Nicht Umsonst gibt es zertifizierte Penetrationstester.


----------



## Dennis Wronka (18. Mai 2005)

MCIglo hat gesagt.:
			
		

> Die genannten Tools sind sicher gut (zumindest die Linux-Versionen). Einen echten 'Hacker' können sie jedoch nicht ersetzen!
> Nicht Umsonst gibt es zertifizierte Penetrationstester.

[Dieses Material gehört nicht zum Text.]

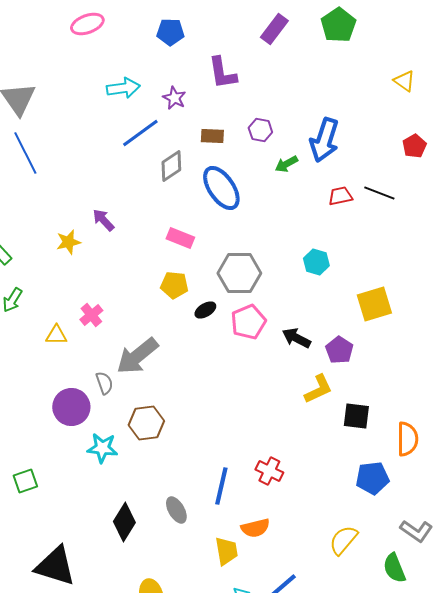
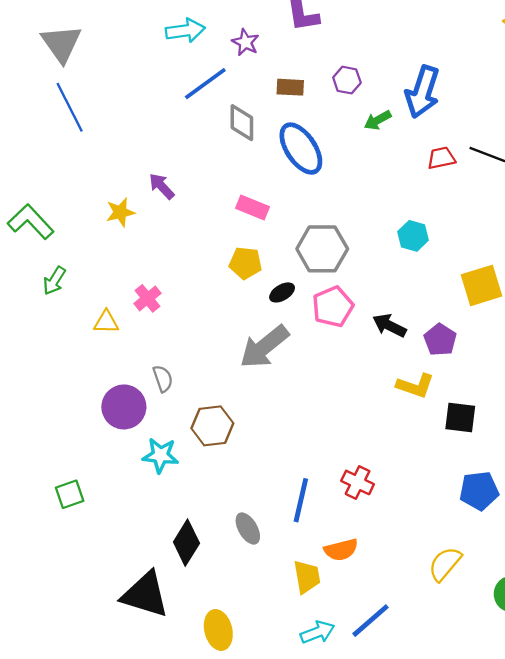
gray diamond: (171, 166) -> (242, 123), turned -56
gray arrow: (137, 356) -> (264, 347), moved
yellow L-shape: (318, 389) -> (415, 386), turned 44
black triangle: (55, 566) -> (145, 595), moved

Gibt's Nessus ueberhaupt fuer Windows Also ich weiss, dass es den Client fuer Windows gibt, aber ich glaub den Server nicht.
Ich hab natuerlich nicht in Richtung Windows gedacht als ich meinen Beitrag verfasst habe, immerhin geht's ja um Sicherheit. 
Natuerlich ist so ein Hacker durch kein Programm zu ersetzen, aber ich denke, dass die genannten Programme, insbesondere Nessus, einen hinreichenden Ueberblick ueber die Gefahren bieten.
Das Problem ist ja auch, dass auch dementsprechend gehandelt werden muss.
Es reicht nicht aus zu wissen, dass boese Menschen ueber den und den Dienst das und das machen koennten, egal ob man das von einem Hacker oder von Nessus erfaehrt.


----------



## Norbert Eder (18. Mai 2005)

Durch die oben genannten Tools ist es aber durchaus möglich Aussagen zu treffen, an welchen Stellen des Systems ein Angreifer Hackversuche starten kann. Einen professionellen Hacker werden derartige Tools noch  länger nicht ersetzen können. 

Wichtig ist es auch, die einzelnen Dienste/Services durchzusehen (zB. Mailserver, Webserver...). Aufgrund der Versionsnummern läßt sich dann einfach herausstellen, ob diese Anwendungen Sicherheitslöcher haben bzw. wie man diese dann stopfen kann.

Wie du siehst, tut es ein simpler Portscanner nicht immer, aber in Verbindung mit den unterschiedlichsten Tools und ein wenig Hausverstand lassen sich schon einige Sicherheitslöcher aufzeigen.


----------



## Norbert Eder (18. Mai 2005)

reptiler hat gesagt.:
			
		

> Ich hab natuerlich nicht in Richtung Windows gedacht als ich meinen Beitrag verfasst habe, immerhin geht's ja um Sicherheit.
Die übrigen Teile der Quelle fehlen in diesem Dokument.